General characteristics
- Type: Harbor tug
- Displacement: 890 tons
- Length: 124 ft 9 in (38.02 m)
- Beam: 28 ft 0 in (8.53 m)
- Draft: 14 ft 0 in (4.27 m)

= USS Osceola (YT-129) =

Tugboat of the United States Navy

The third USS Osceola (YT-129), previously USS YT-129, later YTB-129, later YTM-129, was a United States Navy harbor tug commissioned in 1938 and sold for scrapping in 1973.

Harbor tug USS YT-129 was launched by the Charleston Navy Yard on 3 March 1938 and commissioned on 1 June 1938. She was assigned the name USS Osceola (YT-129) on 17 September 1938.

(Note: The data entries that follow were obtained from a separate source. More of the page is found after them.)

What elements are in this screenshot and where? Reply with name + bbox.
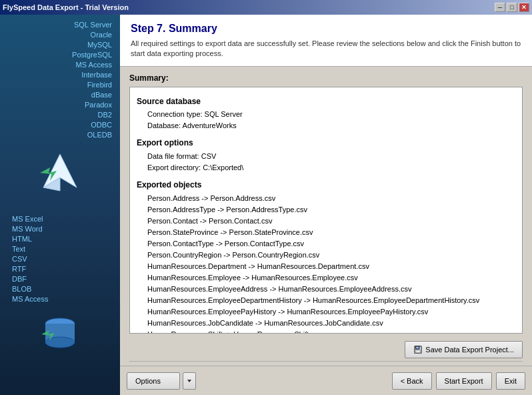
save-project-button[interactable]: Save Data Export Project...	[405, 341, 523, 358]
exported-object-item: HumanResources.EmployeeDepartmentHistory…	[147, 295, 515, 306]
sidebar: SQL ServerOracleMySQLPostgreSQLMS Access…	[0, 15, 120, 395]
sidebar-db-item[interactable]: Firebird	[85, 80, 115, 89]
sidebar-db-item[interactable]: ODBC	[88, 120, 115, 129]
exported-object-item: Person.Contact -> Person.Contact.csv	[147, 216, 515, 227]
svg-marker-10	[187, 380, 191, 382]
sidebar-db-item[interactable]: OLEDB	[85, 130, 115, 139]
start-export-label: Start Export	[445, 377, 483, 385]
sidebar-format-item[interactable]: DBF	[9, 274, 29, 284]
database-list: SQL ServerOracleMySQLPostgreSQLMS Access…	[0, 20, 120, 139]
options-label: Options	[135, 377, 161, 385]
sidebar-db-item[interactable]: MySQL	[85, 40, 115, 49]
sidebar-db-item[interactable]: MS Access	[73, 60, 115, 69]
minimize-button[interactable]: ─	[495, 3, 505, 12]
svg-rect-8	[416, 346, 419, 349]
sidebar-format-item[interactable]: BLOB	[9, 284, 34, 294]
content-body: Summary: Source database Connection type…	[120, 67, 532, 338]
back-label: < Back	[401, 377, 423, 385]
sidebar-db-item[interactable]: Oracle	[88, 30, 115, 39]
exported-object-item: HumanResources.Employee -> HumanResource…	[147, 272, 515, 284]
sidebar-db-item[interactable]: Paradox	[82, 100, 115, 109]
exported-object-item: Person.Address -> Person.Address.csv	[147, 193, 515, 204]
svg-rect-9	[416, 350, 421, 353]
content-area: Step 7. Summary All required settings to…	[120, 15, 532, 395]
save-project-area: Save Data Export Project...	[120, 338, 532, 361]
exported-object-item: HumanResources.EmployeePayHistory -> Hum…	[147, 306, 515, 318]
summary-label: Summary:	[129, 73, 523, 83]
options-dropdown-arrow[interactable]	[183, 372, 196, 390]
sidebar-db-item[interactable]: SQL Server	[71, 20, 115, 29]
window-title: FlySpeed Data Export - Trial Version	[3, 3, 129, 11]
data-file-format: Data file format: CSV	[147, 151, 515, 162]
sidebar-format-item[interactable]: HTML	[9, 234, 35, 244]
sidebar-db-item[interactable]: Interbase	[79, 70, 115, 79]
start-export-button[interactable]: Start Export	[436, 372, 492, 390]
format-list: MS ExcelMS WordHTMLTextCSVRTFDBFBLOBMS A…	[0, 214, 120, 304]
exported-object-item: Person.AddressType -> Person.AddressType…	[147, 204, 515, 216]
sidebar-format-item[interactable]: RTF	[9, 264, 29, 274]
source-db-heading: Source database	[137, 95, 515, 108]
export-directory: Export directory: C:\Exported\	[147, 162, 515, 173]
sidebar-db-item[interactable]: DB2	[95, 110, 115, 119]
divider	[129, 361, 523, 362]
step-description: All required settings to export data are…	[131, 39, 521, 59]
sidebar-format-item[interactable]: MS Access	[9, 294, 51, 304]
sidebar-format-item[interactable]: MS Excel	[9, 214, 45, 224]
back-button[interactable]: < Back	[392, 372, 432, 390]
app-logo	[37, 147, 83, 201]
save-project-label: Save Data Export Project...	[425, 346, 514, 354]
exported-object-item: HumanResources.Department -> HumanResour…	[147, 261, 515, 272]
sidebar-db-item[interactable]: PostgreSQL	[69, 50, 115, 59]
sidebar-db-item[interactable]: dBase	[89, 90, 115, 99]
exported-object-item: Person.StateProvince -> Person.StateProv…	[147, 227, 515, 238]
options-button[interactable]: Options	[127, 372, 180, 390]
exit-label: Exit	[505, 377, 517, 385]
svg-point-5	[45, 337, 75, 348]
sidebar-format-item[interactable]: MS Word	[9, 224, 45, 234]
exported-object-item: Person.CountryRegion -> Person.CountryRe…	[147, 250, 515, 261]
sidebar-format-item[interactable]: Text	[9, 244, 28, 254]
database-name: Database: AdventureWorks	[147, 120, 515, 131]
step-title: Step 7. Summary	[131, 23, 521, 35]
exported-object-item: HumanResources.JobCandidate -> HumanReso…	[147, 318, 515, 329]
export-options-heading: Export options	[137, 137, 515, 149]
close-button[interactable]: ✕	[519, 3, 529, 12]
exported-object-item: Person.ContactType -> Person.ContactType…	[147, 238, 515, 250]
bottom-bar: Options < Back Start Export Exit	[120, 366, 532, 395]
connection-type: Connection type: SQL Server	[147, 109, 515, 120]
left-buttons: Options	[127, 372, 196, 390]
db-icon	[40, 314, 80, 356]
sidebar-format-item[interactable]: CSV	[9, 254, 30, 264]
exported-objects-heading: Exported objects	[137, 179, 515, 191]
exit-button[interactable]: Exit	[496, 372, 525, 390]
maximize-button[interactable]: □	[507, 3, 517, 12]
main-container: SQL ServerOracleMySQLPostgreSQLMS Access…	[0, 15, 532, 395]
exported-object-item: HumanResources.Shift -> HumanResources.S…	[147, 329, 515, 333]
title-bar: FlySpeed Data Export - Trial Version ─ □…	[0, 0, 532, 15]
summary-box: Source database Connection type: SQL Ser…	[129, 87, 523, 334]
exported-object-item: HumanResources.EmployeeAddress -> HumanR…	[147, 284, 515, 295]
exported-objects-list: Person.Address -> Person.Address.csvPers…	[137, 193, 515, 334]
step-header: Step 7. Summary All required settings to…	[120, 15, 532, 67]
right-buttons: < Back Start Export Exit	[392, 372, 525, 390]
window-controls: ─ □ ✕	[495, 3, 529, 12]
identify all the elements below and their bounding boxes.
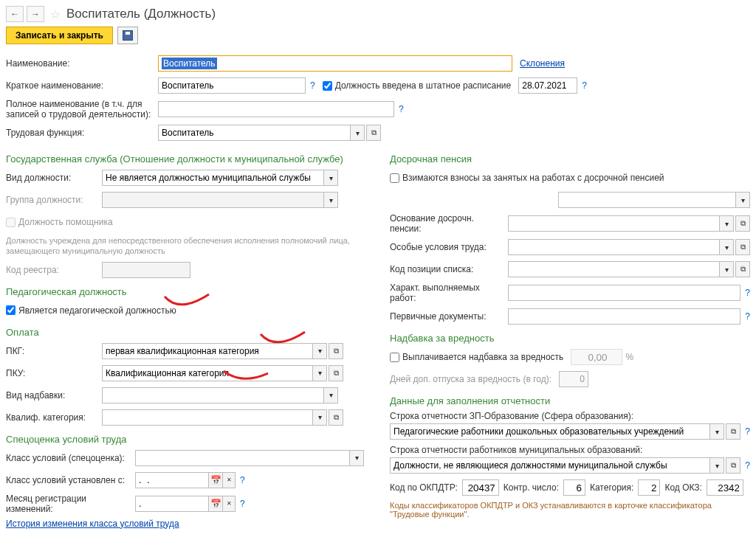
dropdown-button[interactable]: ▾ bbox=[709, 423, 724, 440]
open-button[interactable]: ⧉ bbox=[329, 343, 343, 359]
help-icon[interactable]: ? bbox=[240, 475, 245, 485]
save-button[interactable] bbox=[117, 27, 138, 44]
position-type-combo[interactable]: ▾ bbox=[102, 170, 338, 186]
dropdown-button[interactable]: ▾ bbox=[719, 215, 734, 232]
disk-icon bbox=[123, 30, 133, 41]
dropdown-button[interactable]: ▾ bbox=[312, 409, 327, 426]
is-pedagogical-checkbox[interactable] bbox=[6, 305, 16, 315]
control-label: Контр. число: bbox=[504, 482, 559, 493]
open-button[interactable]: ⧉ bbox=[329, 365, 343, 381]
control-input[interactable] bbox=[563, 479, 585, 496]
dropdown-button[interactable]: ▾ bbox=[719, 239, 734, 255]
pension-basis-combo[interactable]: ▾ bbox=[508, 215, 734, 232]
pension-extra-combo[interactable]: ▾ bbox=[558, 192, 750, 208]
calendar-button[interactable]: 📅 bbox=[208, 472, 223, 488]
dropdown-button[interactable]: ▾ bbox=[735, 192, 750, 208]
category-input[interactable] bbox=[638, 479, 660, 496]
full-name-input[interactable] bbox=[158, 101, 394, 117]
dropdown-button[interactable]: ▾ bbox=[312, 365, 327, 381]
name-input[interactable]: Воспитатель bbox=[158, 55, 512, 72]
clear-button[interactable]: ✕ bbox=[222, 496, 236, 512]
help-icon[interactable]: ? bbox=[399, 104, 404, 114]
reg-month-input[interactable] bbox=[135, 496, 209, 512]
bonus-type-combo[interactable]: ▾ bbox=[102, 387, 338, 403]
hazard-days-input bbox=[559, 371, 588, 387]
report-line2-label: Строка отчетности работников муниципальн… bbox=[390, 445, 750, 455]
nav-back-button[interactable]: ← bbox=[6, 6, 24, 22]
pension-fees-checkbox[interactable] bbox=[390, 173, 399, 183]
help-icon[interactable]: ? bbox=[745, 288, 750, 298]
position-group-combo: ▾ bbox=[102, 192, 338, 208]
class-combo[interactable]: ▾ bbox=[135, 450, 364, 466]
dropdown-button[interactable]: ▾ bbox=[349, 450, 364, 466]
open-button[interactable]: ⧉ bbox=[735, 215, 750, 232]
reg-month-label: Месяц регистрации изменений: bbox=[6, 493, 135, 514]
percent-label: % bbox=[625, 352, 633, 362]
report-line1-label: Строка отчетности ЗП-Образование (Сфера … bbox=[390, 411, 750, 421]
pkg-combo[interactable]: ▾ bbox=[102, 343, 327, 359]
pension-fees-label: Взимаются взносы за занятых на работах с… bbox=[402, 173, 664, 183]
position-type-label: Вид должности: bbox=[6, 173, 102, 183]
open-button[interactable]: ⧉ bbox=[366, 125, 381, 141]
registry-code-label: Код реестра: bbox=[6, 265, 102, 275]
calendar-button[interactable]: 📅 bbox=[208, 496, 223, 512]
pension-basis-label: Основание досрочн. пенсии: bbox=[390, 213, 508, 234]
pku-label: ПКУ: bbox=[6, 368, 102, 378]
nav-forward-button[interactable]: → bbox=[27, 6, 44, 22]
window-title: Воспитатель (Должность) bbox=[66, 7, 216, 21]
help-icon[interactable]: ? bbox=[745, 426, 750, 437]
help-icon[interactable]: ? bbox=[745, 460, 750, 471]
clear-button[interactable]: ✕ bbox=[222, 472, 236, 488]
open-button[interactable]: ⧉ bbox=[726, 423, 740, 440]
full-name-label: Полное наименование (в т.ч. для записей … bbox=[6, 99, 158, 119]
work-char-input[interactable] bbox=[508, 285, 740, 301]
open-button[interactable]: ⧉ bbox=[726, 457, 740, 474]
open-button[interactable]: ⧉ bbox=[735, 239, 750, 255]
assistant-checkbox bbox=[6, 218, 16, 227]
report-line2-combo[interactable]: ▾ bbox=[390, 457, 724, 474]
help-icon[interactable]: ? bbox=[310, 80, 315, 91]
hazard-value-input bbox=[571, 349, 622, 365]
qual-cat-combo[interactable]: ▾ bbox=[102, 409, 327, 426]
in-schedule-checkbox[interactable] bbox=[323, 81, 332, 91]
short-name-label: Краткое наименование: bbox=[6, 80, 158, 91]
dropdown-button[interactable]: ▾ bbox=[719, 261, 734, 277]
registry-code-input bbox=[102, 262, 190, 278]
save-and-close-button[interactable]: Записать и закрыть bbox=[6, 27, 113, 44]
schedule-date-input[interactable] bbox=[518, 77, 577, 94]
dropdown-button[interactable]: ▾ bbox=[323, 170, 338, 186]
help-icon[interactable]: ? bbox=[745, 311, 750, 322]
labor-func-label: Трудовая функция: bbox=[6, 128, 158, 138]
dropdown-button: ▾ bbox=[323, 192, 338, 208]
class-date-input[interactable] bbox=[135, 472, 209, 488]
help-icon[interactable]: ? bbox=[240, 499, 245, 509]
is-pedagogical-label: Является педагогической должностью bbox=[18, 305, 176, 316]
hazard-section-title: Надбавка за вредность bbox=[390, 333, 750, 344]
okpdtr-input[interactable] bbox=[462, 479, 499, 496]
hazard-paid-checkbox[interactable] bbox=[390, 353, 399, 362]
dropdown-button[interactable]: ▾ bbox=[709, 457, 724, 474]
class-history-link[interactable]: История изменения класса условий труда bbox=[6, 519, 179, 529]
favorite-icon[interactable]: ☆ bbox=[50, 7, 61, 21]
okz-input[interactable] bbox=[707, 479, 743, 496]
short-name-input[interactable] bbox=[158, 77, 306, 94]
dropdown-button[interactable]: ▾ bbox=[323, 387, 338, 403]
list-code-combo[interactable]: ▾ bbox=[508, 261, 734, 277]
name-label: Наименование: bbox=[6, 58, 158, 69]
labor-func-combo[interactable]: ▾ bbox=[158, 125, 365, 141]
category-label: Категория: bbox=[590, 482, 633, 493]
pension-conditions-combo[interactable]: ▾ bbox=[508, 239, 734, 255]
list-code-label: Код позиции списка: bbox=[390, 264, 508, 274]
declension-link[interactable]: Склонения bbox=[520, 58, 565, 69]
dropdown-button[interactable]: ▾ bbox=[312, 343, 327, 359]
report-line1-combo[interactable]: ▾ bbox=[390, 423, 724, 440]
help-icon[interactable]: ? bbox=[582, 80, 587, 91]
pku-combo[interactable]: ▾ bbox=[102, 365, 327, 381]
report-section-title: Данные для заполнения отчетности bbox=[390, 395, 750, 406]
hazard-paid-label: Выплачивается надбавка за вредность bbox=[402, 352, 563, 362]
dropdown-button[interactable]: ▾ bbox=[350, 125, 365, 141]
position-group-label: Группа должности: bbox=[6, 195, 102, 205]
open-button[interactable]: ⧉ bbox=[735, 261, 750, 277]
open-button[interactable]: ⧉ bbox=[329, 409, 343, 426]
primary-docs-input[interactable] bbox=[508, 308, 740, 325]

Osceola reported to the 14th Naval District, headquartered at Pearl Harbor, Hawaii and was stationed at Pearl Harbor throughout World War II. She was reclassified as a large harbor tug (YTB–129) on 12 April 1944 and was damaged during the West Loch Disaster of 21 May 1944. Her classification changed to medium harbor tug (YTM–129) in early 1962.

Osceola was sold for scrapping by the Defense Reutilization and Marketing Service (DRMS) on 1 February 1973.